PitchBook
The findings highlight where venture capital can achieve superior risk‑adjusted returns, guiding limited partners toward resilient, high‑exit‑probability sectors amid market uncertainty.
PitchBook’s dual‑lens methodology—marrying bottom‑up machine‑learning forecasts with top‑down macro trends—marks a shift toward more quantitative venture analysis. By standardizing exit probabilities across verticals, the report gives limited partners a common language to compare disparate early‑stage bets. This approach reduces reliance on anecdotal deal flow and aligns capital allocation with statistically grounded expectations, a crucial advantage as investors navigate a post‑pandemic funding environment marked by heightened selectivity.

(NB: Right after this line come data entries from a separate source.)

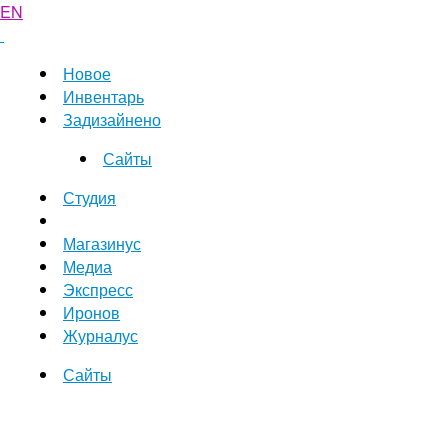
EN
Новое
Инвентарь
Задизайнено
Сайты
Студия
Магазинус
Медиа
Экспресс
Иронов
Журналус
Сайты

The vertical breakdown reveals clear winners and laggards. SaaS maintains its eight‑year streak of outperformance, buoyed by steady top‑tier investor participation and a robust 72.1% exit likelihood. Defense tech’s surge in median valuations and employee growth signals scaling momentum, while AI’s massive deal volume underscores its scale potential despite concentration risk. Conversely, sectors like agtech and gaming face shrinking deal flows, suggesting investors should temper exposure unless they can identify niche catalysts.
For practitioners, the report’s actionable insight is to prioritize verticals with strong exit probabilities, rising valuations, and vibrant patent activity. Portfolio construction can now incorporate weighted exposure to SaaS and defense tech as core anchors, supplementing with AI for upside and climate tech for diversification. By leveraging PitchBook’s objective benchmarks, venture firms and LPs can better balance risk and reward, positioning themselves to capture the 21.2% cross‑vertical expected return while navigating macro‑economic headwinds.